This is another round of unwinding and deleveraging. The panic about emerging markets hit. People want to get out, unwind and deleverage. How? Unwind their USD carry trades.

Around end of last year and early this year, when Fed aggressively cut the rate, I asked an FX trader friend of mine whether he'd seen any sign of USD-based carry trades. It made sense. The real interest rate in USD is negative (lower than real inflation) so it doesn't make sense to hold cash in USD. The government wants to devalue USD and keep it low for awhile; it's the easiest way out of the massive external as well as internal debt. So you borrow USD, swap it into Latin American currencies, Euro, Canadian dollar, whatever.

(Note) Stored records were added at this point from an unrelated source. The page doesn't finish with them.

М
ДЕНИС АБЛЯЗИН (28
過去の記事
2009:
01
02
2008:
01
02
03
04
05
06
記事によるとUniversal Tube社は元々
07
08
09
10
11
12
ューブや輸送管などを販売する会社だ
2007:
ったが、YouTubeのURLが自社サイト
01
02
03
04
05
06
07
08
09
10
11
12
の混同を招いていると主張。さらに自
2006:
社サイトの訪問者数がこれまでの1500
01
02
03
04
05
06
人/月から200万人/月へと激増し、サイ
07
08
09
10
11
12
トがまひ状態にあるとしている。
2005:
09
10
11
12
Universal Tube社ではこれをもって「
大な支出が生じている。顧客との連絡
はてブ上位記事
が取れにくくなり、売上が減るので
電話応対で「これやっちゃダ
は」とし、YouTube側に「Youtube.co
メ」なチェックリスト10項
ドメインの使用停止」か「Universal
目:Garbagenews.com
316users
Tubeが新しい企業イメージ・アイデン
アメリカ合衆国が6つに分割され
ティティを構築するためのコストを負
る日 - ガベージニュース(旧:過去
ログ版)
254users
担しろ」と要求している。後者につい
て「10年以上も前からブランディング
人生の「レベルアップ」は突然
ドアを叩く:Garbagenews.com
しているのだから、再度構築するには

He didn't see any concrete signs of such trend.

Last Friday I asked him the same question again. He said yes.

Emerging markets are fine if it weren't for their currencies being destroyed. Their vast needs for infrastructure improvement and fundamental transformation of entire populations can generate enough demand for sustaining at least another twenty years of worldwide, healthy growth. But what we have instead is the currencies of the two biggest economies being used to pump up their economy beyond hot, suck the lifeblood out of them, then leave them withering in rubles.

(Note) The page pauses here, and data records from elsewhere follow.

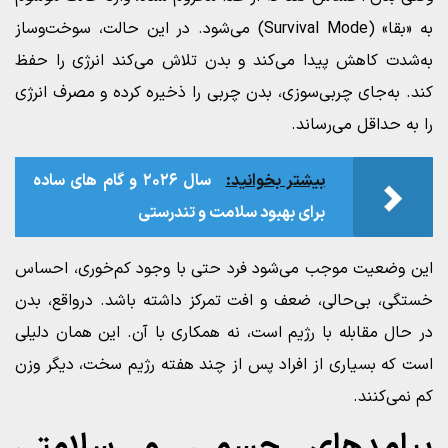
به «بقا» (Survival Mode) می‌شود. در این حالت، سوخت‌وساز
به‌شدت کاهش پیدا می‌کند و بدن تلاش می‌کند انرژی را حفظ
کند. به‌جای چربی‌سوزی، بدن چربی را ذخیره کرده و مصرف انرژی
را به حداقل می‌رساند.
بیشتر بخوانید:
سال ۲۰۲۶ و گام‌ های ساده
برای بهبود سلامت و تندرستی
این وضعیت موجب می‌شود فرد حتی با وجود کم‌خوری، احساس
خستگی، بی‌حالی، ضعف و افت تمرکز داشته باشد. درواقع، بدن
در حال مقابله با رژیم است، نه همکاری با آن. این همان دلیلی
است که بسیاری از افراد پس از چند هفته رژیم سخت، دیگر وزن
کم نمی‌کنند.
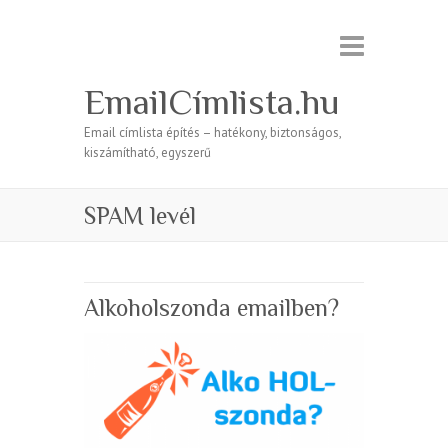
EmailCímlista.hu
Email címlista építés – hatékony, biztonságos,
kiszámítható, egyszerű
SPAM levél
Alkoholszonda emailben?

I don't think Sarkozy's Statism is the answer. But I at least agree with him that the current international financial regime is fundamentally broken.A system of traders and speculators but no investors is destined to be traded into oblivion.

Sunday, October 19, 2008

CDS Exchange = Assured Systemic Shock

Friday I submitted a Proposal on Transforming CDS. I encourage you to read it if you hold just a passing interest in the current financial crisis. But the talk of moving CDS to exchanges has been gaining momentum, touted as the cure by SEC Chairman Chrisopher Cox.

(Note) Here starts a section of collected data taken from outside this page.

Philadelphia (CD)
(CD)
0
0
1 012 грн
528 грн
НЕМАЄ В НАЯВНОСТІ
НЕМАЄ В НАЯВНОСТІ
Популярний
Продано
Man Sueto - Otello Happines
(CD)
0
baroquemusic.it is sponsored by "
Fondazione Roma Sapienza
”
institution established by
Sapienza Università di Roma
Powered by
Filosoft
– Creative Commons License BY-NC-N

If the man who advocated for deregulation of all things financial, and who was appointed to head SEC for the purpose of making it irrelevant, touts The Cure for the crisis that his agency helped create, we need to be automatically suspicious.

But let's go beyond philosophy, go into details and make a concrete case.

Exchanges reduce counterparty risk by being the sole counterparty; in turn, they protect themselves by imposing margin requirements on their client accounts. So far, in almost everything exchange-traded, this mechanism has succeeded. But this does not make it a fit for CDS due to its inherent high leverage on the seller side.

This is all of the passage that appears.